ABOUT THIS TASK:
In the entries that follow, the lines from the line containing "Series of lessons" up to and including the line containing "Москва для инъекций" must be copied exactly, with pictures omitted.
++++++++++++++++++++
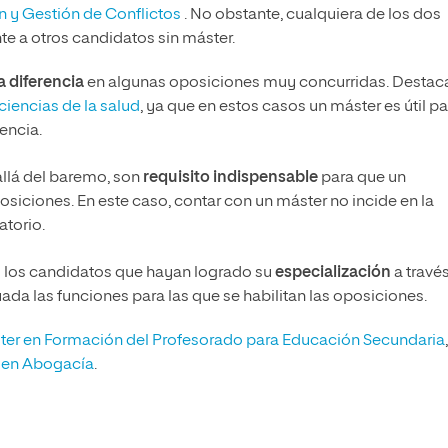
ón
y Gestión de Conflictos
. No obstante, cualquiera de los dos
nte a otros candidatos sin máster.
a diferencia
en algunas oposiciones muy concurridas. Destac
ciencias de la salud
, ya que en estos casos un máster es útil pa
encia.
allá del baremo, son
requisito indispensable
para que un
siciones. En este caso, contar con un máster no incide en la
atorio.
lo los candidatos que hayan logrado su
especialización
a travé
da las funciones para las que se habilitan las oposiciones.
ter en Formación del Profesorado para Educación Secundaria
 en Abogacía
.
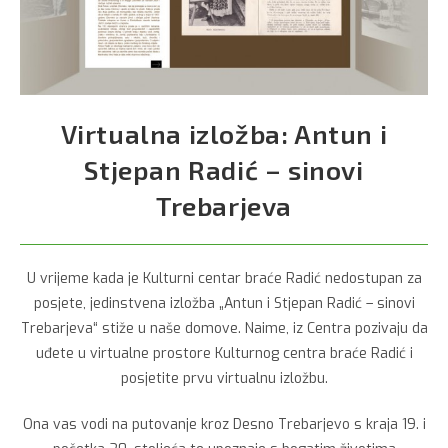
Virtualna izložba: Antun i
Stjepan Radić – sinovi
Trebarjeva
U vrijeme kada je Kulturni centar braće Radić nedostupan za
posjete, jedinstvena izložba „Antun i Stjepan Radić – sinovi
Trebarjeva“ stiže u naše domove. Naime, iz Centra pozivaju da
uđete u virtualne prostore Kulturnog centra braće Radić i
posjetite prvu virtualnu izložbu.
Ona vas vodi na putovanje kroz Desno Trebarjevo s kraja 19. i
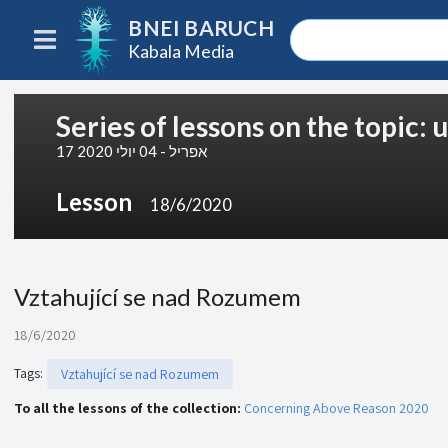
BNEI BARUCH
Kabala Media
Series of lessons on the topic:
17 אפריל - 04 יולי 2020
Lesson
18/6/2020
Vztahující se nad Rozumem
18/6/2020
Tags
:
Vztahující se nad Rozumem
To all the lessons of the collection:
Concerning Above Reason 2020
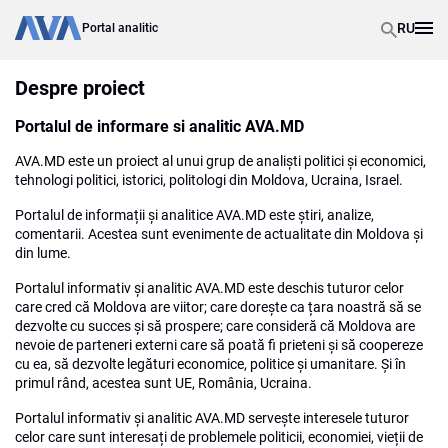
RU
Portal analitic
Despre proiect
Portalul de informare si analitic AVA.MD
AVA.MD este un proiect al unui grup de analiști politici și economici,
tehnologi politici, istorici, politologi din Moldova, Ucraina, Israel.
Portalul de informații și analitice AVA.MD este știri, analize,
comentarii. Acestea sunt evenimente de actualitate din Moldova și
din lume.
Portalul informativ și analitic AVA.MD este deschis tuturor celor
care cred că Moldova are viitor; care dorește ca țara noastră să se
dezvolte cu succes și să prospere; care consideră că Moldova are
nevoie de parteneri externi care să poată fi prieteni și să coopereze
cu ea, să dezvolte legături economice, politice și umanitare. Și în
primul rând, acestea sunt UE, România, Ucraina.
Portalul informativ și analitic AVA.MD servește interesele tuturor
celor care sunt interesați de problemele politicii, economiei, vieții de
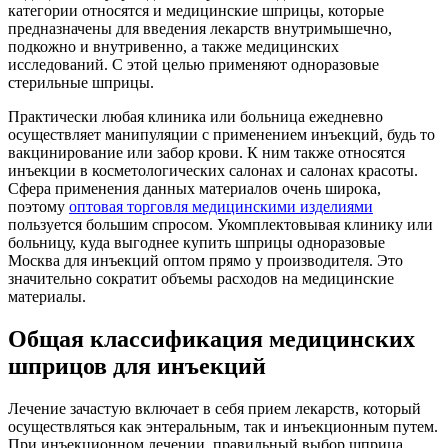
категории относятся и медицинские шприцы, которые
предназначены для введения лекарств внутримышечно,
подкожно и внутривенно, а также медицинских
исследований. С этой целью применяют одноразовые
стерильные шприцы.
Практически любая клиника или больница ежедневно
осуществляет манипуляции с применением инъекций, будь то
вакцинирование или забор крови. К ним также относятся
инъекции в косметологических салонах и салонах красоты.
Сфера применения данных материалов очень широка,
поэтому
оптовая торговля медицинскими изделиями
пользуется большим спросом. Укомплектовывая клинику или
больницу, куда выгоднее купить шприцы одноразовые
Москва для инъекций оптом прямо у производителя. Это
значительно сократит объемы расходов на медицинские
материалы.
Общая классификация медицинских
шприцов для инъекций
Лечение зачастую включает в себя прием лекарств, который
осуществляться как энтеральным, так и инъекционным путем.
При инъекционном лечении, правильный выбор шприца,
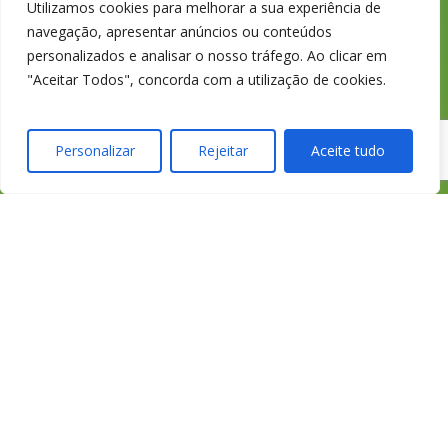
Utilizamos cookies para melhorar a sua experiência de
fixa nacional
navegação, apresentar anúncios ou conteúdos
personalizados e analisar o nosso tráfego. Ao clicar em
"Aceitar Todos", concorda com a utilização de cookies.
credimedia@credimedi
Personalizar
Rejeitar
Aceite tudo
Todas as Lojas e Contactos
Política de “cookies” e Privacidade
Política de Gestão de Reclamações
Política de Proteção de Dados Pessoais
Livro de Reclamações Online
Cartão de Saúde HomeCare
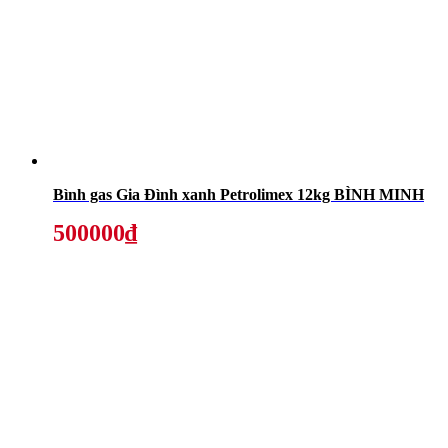
Bình gas Gia Đình xanh Petrolimex 12kg BÌNH MINH
500000₫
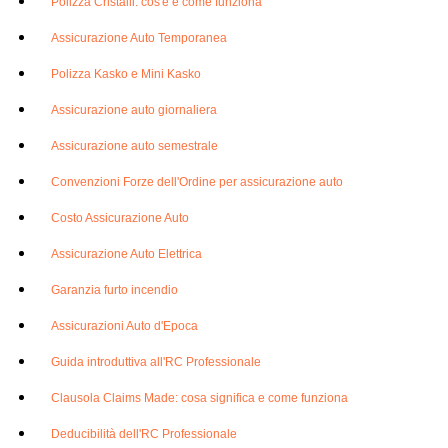
Polizza Cristalli: cos'è e come funziona
Assicurazione Auto Temporanea
Polizza Kasko e Mini Kasko
Assicurazione auto giornaliera
Assicurazione auto semestrale
Convenzioni Forze dell'Ordine per assicurazione auto
Costo Assicurazione Auto
Assicurazione Auto Elettrica
Garanzia furto incendio
Assicurazioni Auto d'Epoca
Guida introduttiva all'RC Professionale
Clausola Claims Made: cosa significa e come funziona
Deducibilità dell'RC Professionale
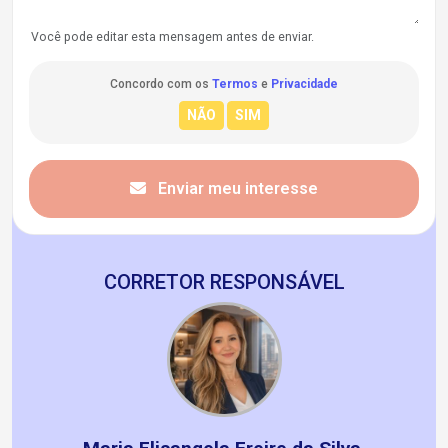
Você pode editar esta mensagem antes de enviar.
Concordo com os
Termos
e
Privacidade
Enviar meu interesse
CORRETOR RESPONSÁVEL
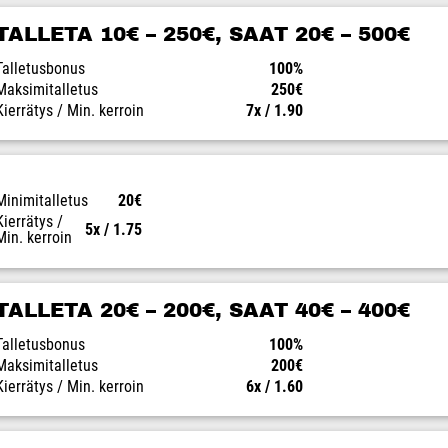
TALLETA 10€ – 250€, SAAT 20€ – 500€
Talletusbonus
100%
Maksimitalletus
250€
Kierrätys / Min. kerroin
7x / 1.90
Minimitalletus
20€
Kierrätys /
5x / 1.75
Min. kerroin
TALLETA 20€ – 200€, SAAT 40€ – 400€
Talletusbonus
100%
Maksimitalletus
200€
Kierrätys / Min. kerroin
6x / 1.60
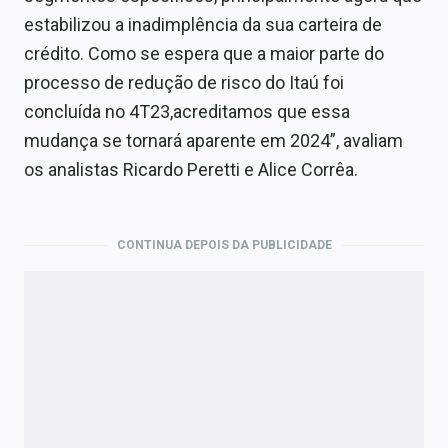
estabilizou a inadimplência da sua carteira de
crédito. Como se espera que a maior parte do
processo de redução de risco do Itaú foi
concluída no 4T23,acreditamos que essa
mudança se tornará aparente em 2024”, avaliam
os analistas Ricardo Peretti e Alice Corrêa.
CONTINUA DEPOIS DA PUBLICIDADE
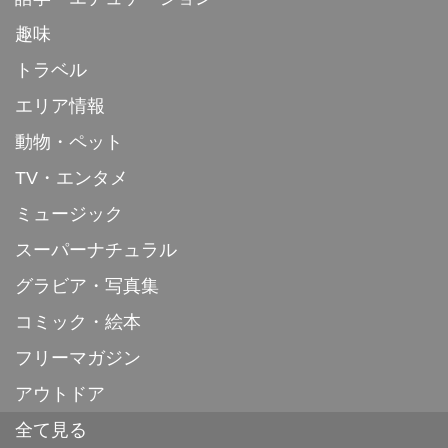
趣味
トラベル
エリア情報
動物・ペット
TV・エンタメ
ミュージック
スーパーナチュラル
グラビア・写真集
コミック・絵本
フリーマガジン
アウトドア
全て見る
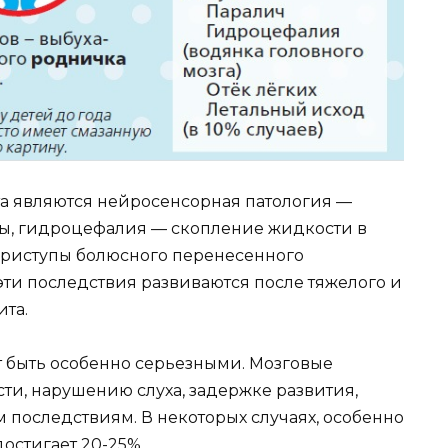
 являются нейросенсорная патология —
ы, гидроцефалия — скопление жидкости в
приступы болюсного перенесенного
эти последствия развиваются после тяжелого и
ита.
т быть особенно серьезными. Мозговые
сти, нарушению слуха, задержке развития,
последствиям. В некоторых случаях, особенно
остигает 20-25%.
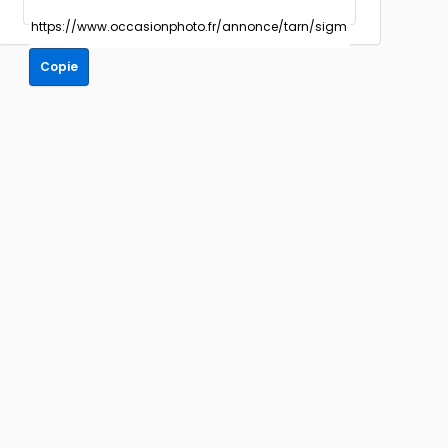
Copie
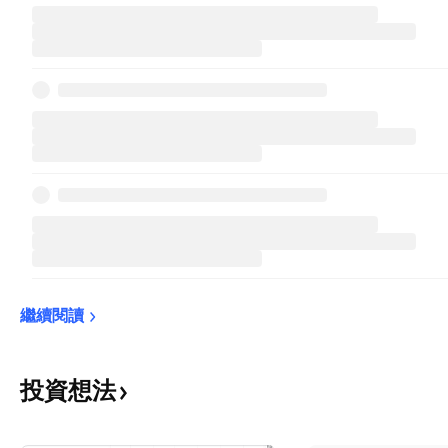
繼續閱讀
投資想法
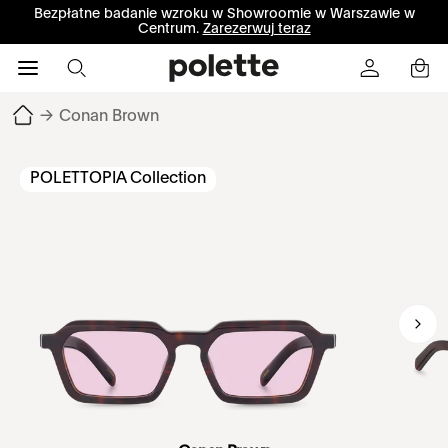
Bezpłatne badanie wzroku w Showroomie w Warszawie w
Centrum.
Zarezerwuj teraz
→
Conan Brown
POLETTOPIA Collection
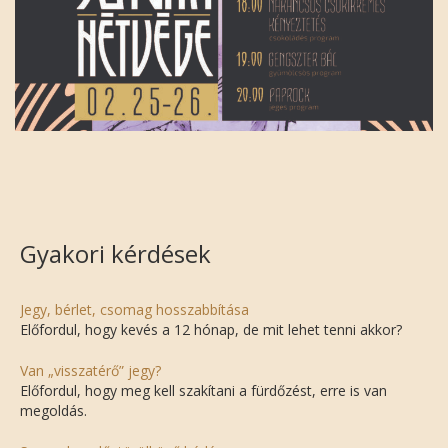
Gyakori kérdések
Jegy, bérlet, csomag hosszabbítása
Előfordul, hogy kevés a 12 hónap, de mit lehet tenni akkor?
Van „visszatérő” jegy?
Előfordul, hogy meg kell szakítani a fürdőzést, erre is van
megoldás.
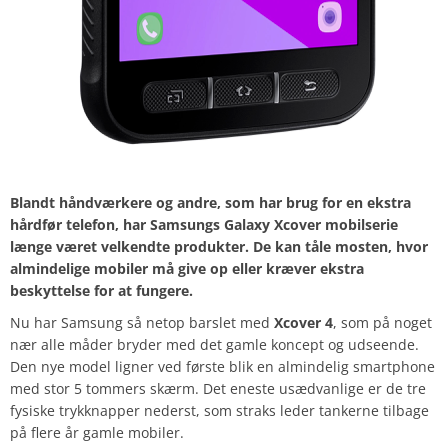
Blandt håndværkere og andre, som har brug for en ekstra
hårdfør telefon, har Samsungs Galaxy Xcover mobilserie
længe været velkendte produkter. De kan tåle mosten, hvor
almindelige mobiler må give op eller kræver ekstra
beskyttelse for at fungere.
Nu har Samsung så netop barslet med
Xcover 4
, som på noget
nær alle måder bryder med det gamle koncept og udseende.
Den nye model ligner ved første blik en almindelig smartphone
med stor 5 tommers skærm. Det eneste usædvanlige er de tre
fysiske trykknapper nederst, som straks leder tankerne tilbage
på flere år gamle mobiler.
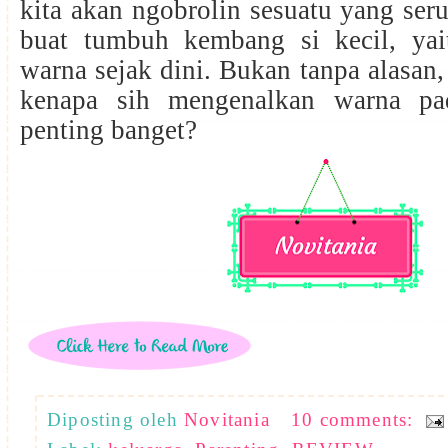
kita akan ngobrolin sesuatu yang ser
buat tumbuh kembang si kecil, ya
warna sejak dini. Bukan tanpa alasan,
kenapa sih mengenalkan warna pad
penting banget?
Diposting oleh
Novitania
10 comments:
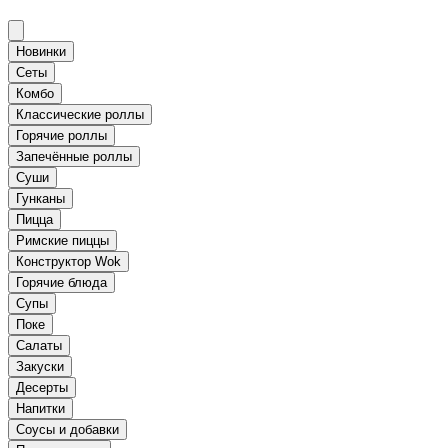
Новинки
Сеты
Комбо
Классические роллы
Горячие роллы
Запечённые роллы
Суши
Гунканы
Пицца
Римские пиццы
Конструктор Wok
Горячие блюда
Супы
Поке
Салаты
Закуски
Десерты
Напитки
Соусы и добавки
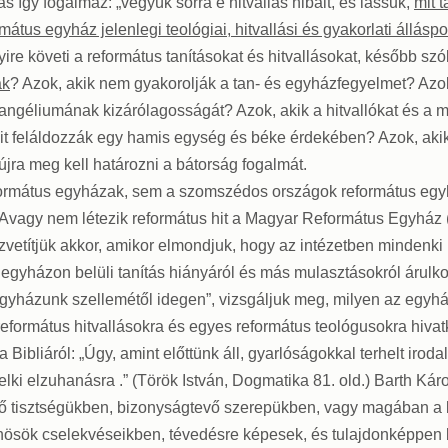
s így fogalmaz: „vegyük sorra e hitvallás hibáit, és lássuk,
mit 
tus egyház jelenlegi teológiai, hitvallási és gyakorlati állásp
re követi a református tanításokat és hitvallásokat, később szó
ak
? Azok, akik nem gyakorolják a tan- és egyházfegyelmet? A
vangéliumának kizárólagosságát? Azok, akik a hitvallókat és a
ait feláldozzák egy hamis egység és béke érdekében? Azok, aki
jra meg kell határozni a bátorság fogalmát.
formátus egyházak, sem a szomszédos országok református egyh
. Avagy nem létezik református hit a Magyar Református Egyház 
özvetítjük akkor, amikor elmondjuk, hogy az intézetben mindenki 
 egyházon belüli tanítás hiányáról és más mulasztásokról árulko
 egyházunk szellemétől idegen”, vizsgáljuk meg, milyen az egyh
református hitvallásokra és egyes református teológusokra hiva
a Bibliáról: „Úgy, amint előttünk áll, gyarlóságokkal terhelt iro
lki elzuhanásra .” (Török István, Dogmatika 81. old.) Barth Kár
az ő tisztségükben, bizonyságtevő szerepükben, vagy magában a 
bűnösök cselekvéseikben, tévedésre képesek, és tulajdonképpen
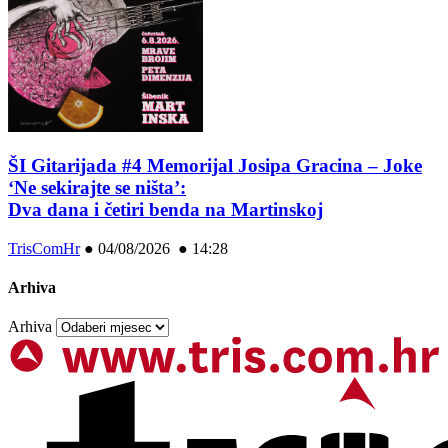
ŠI Gitarijada #4 Memorijal Josipa Gracina – Joke
‘Ne sekirajte se ništa’:
Dva dana i četiri benda na Martinskoj
TrisComHr
●
04/08/2026 ● 14:28
Arhiva
Arhiva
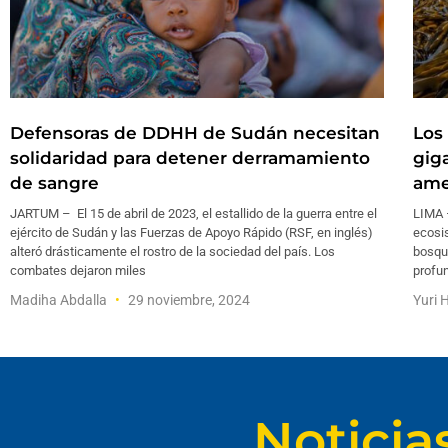
Defensoras de DDHH de Sudán necesitan
Los
solidaridad para detener derramamiento
gig
de sangre
ame
JARTUM – El 15 de abril de 2023, el estallido de la guerra entre el
LIMA –
ejército de Sudán y las Fuerzas de Apoyo Rápido (RSF, en inglés)
ecosi
alteró drásticamente el rostro de la sociedad del país. Los
bosqu
combates dejaron miles
profun
Madiha Abdalla
29 noviembre, 2024
Yuri 
Noticia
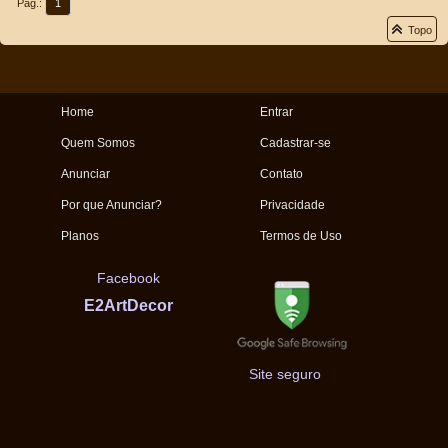
Pág.:
1
Topo
Home
Entrar
Quem Somos
Cadastrar-se
Anunciar
Contato
Por que Anunciar?
Privacidade
Planos
Termos de Uso
Facebook
E2ArtDecor
Site seguro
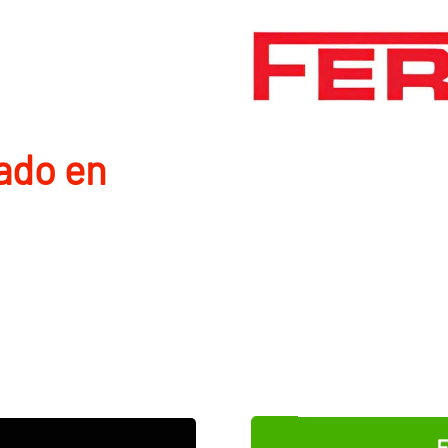
ado en
E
++++++++++++++++++++
ANSWER SPACE:
Series of lessons on the topic:
17 אפריל - 04 יולי 2020
Lesson
18/6/2020
Vztahující se nad Rozumem
18/6/2020
Tags
:
Vztahující se nad Rozumem
To all the lessons of the collection:
Concerning Above Reason 2020
RU
Portal analitic
Despre proiect
Portalul de informare si analitic AVA.MD
AVA.MD este un proiect al unui grup de analiști politici și economici,
tehnologi politici, istorici, politologi din Moldova, Ucraina, Israel.
Portalul de informații și analitice AVA.MD este știri, analize,
comentarii. Acestea sunt evenimente de actualitate din Moldova și
din lume.
Portalul informativ și analitic AVA.MD este deschis tuturor celor
care cred că Moldova are viitor; care dorește ca țara noastră să se
dezvolte cu succes și să prospere; care consideră că Moldova are
nevoie de parteneri externi care să poată fi prieteni și să coopereze
cu ea, să dezvolte legături economice, politice și umanitare. Și în
primul rând, acestea sunt UE, România, Ucraina.
Portalul informativ și analitic AVA.MD servește interesele tuturor
celor care sunt interesați de problemele politicii, economiei, vieții de
категории относятся и медицинские шприцы, которые
предназначены для введения лекарств внутримышечно,
подкожно и внутривенно, а также медицинских
исследований. С этой целью применяют одноразовые
стерильные шприцы.
Практически любая клиника или больница ежедневно
осуществляет манипуляции с применением инъекций, будь то
вакцинирование или забор крови. К ним также относятся
инъекции в косметологических салонах и салонах красоты.
Сфера применения данных материалов очень широка,
поэтому
оптовая торговля медицинскими изделиями
пользуется большим спросом. Укомплектовывая клинику или
больницу, куда выгоднее купить шприцы одноразовые
Москва для инъекций оптом прямо у производителя. Это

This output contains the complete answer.